Electra-base-discriminator: is the fake-real text discriminator. Electra is a training technique where text encoders are trained as Discriminators rather than generators. It is a similar approach to training GANs in computer vision. The text discriminator can be further finetuned on downstream tasks like classification tasks, QA tasks, or sequence tagging tasks
Bert-base-uncased: this model does not require much explanation. It is a transformer-based model pretrained on a large corpus of English data in a self-supervised fashion that can be fine-tuned. It’s meant for fine-tuning on the downstream tasks like sequence classification, token classification, or question answering.
fairface_age_image_detection: Detects age group with about 59% accuracy based on an image.
all-mpnet-base-v2: it is a sentence-transformer model that maps text to a 768 dimensional feature vector.

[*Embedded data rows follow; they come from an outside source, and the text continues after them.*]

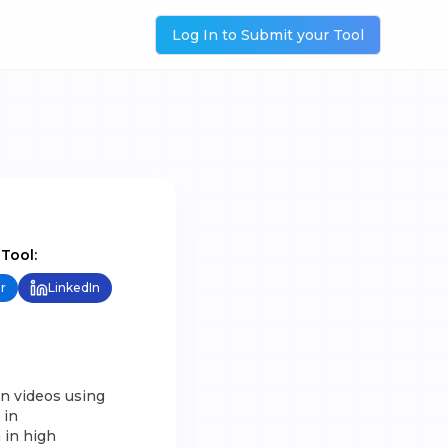
Log In to Submit your Tool
 Tool:
r
LinkedIn
on videos using
 in
 in high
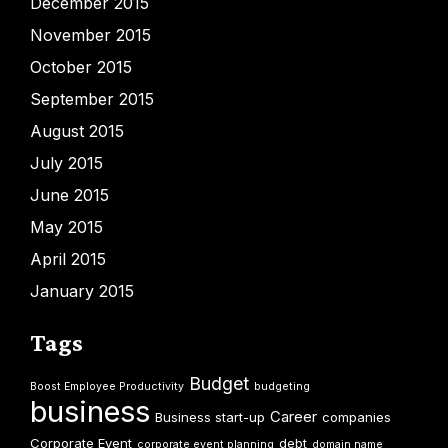
December 2015
November 2015
October 2015
September 2015
August 2015
July 2015
June 2015
May 2015
April 2015
January 2015
Tags
Budget
Boost Employee Productivity
budgeting
business
Career
Business start-up
companies
Corporate Event
debt
corporate event planning
domain name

It can be used for tasks like clustering or semantic search.
Mobilenetv3_small_100.lamb_in1k: lightweight model for image classification
paraphrase-multilingual-MiniLM-L12-v2: is the sentence-transformers model. It is used to create 384-dimensional feature vectors, used for similarity search and clustering.
Cllip-vit-base-patch32: model that learns image-text alignment. Used for zero-shot image classification or as a feature backbone for downstream tasks.
Segmentation-3.0: takes as an input a mono 10 sec audio and segments an audio recording to identify who spoke when
Text generation Huggingface top-5 in December 2025
All analysed benchmarks confirm Gemini 3 Pro, GPT 5.2, and Clause Opus 4.5 to be the best at the beginning of 2026 for both general-purpose and specific tasks related scenarios. It is interesting to see open source alternatives getting into the top-10 models. Interestingly, those models don’t get most downloads on Huggingface. Most probably due to their enormous size, which limits their applicability for most of the users. DeepSeek 3.2 got only 67,173 downloads in the last 30 days (although it was uploaded only 15 days ago), and Kimi K2 Thinking got 397,536 downloads on the Huggingface platform.
Although DeepSeek and 3.2 and Kimi K2 Thinking get good spots in QA, reasoning, intelligence, math, and agentic benchmarks, they fall behind in latency. Most likely, nobody has taken enough effort so far to optimise those models well. Not a lot of time has passed since their release.
The Huggingface top-downloaded models dominate smaller models that are easy to run locally. The leaderboard mainly consists of sentence-transformers and a few models for image classification and feature extraction. Interestingly, older models like BERT and MobileNet are still on top in terms of the number of monthly downloads.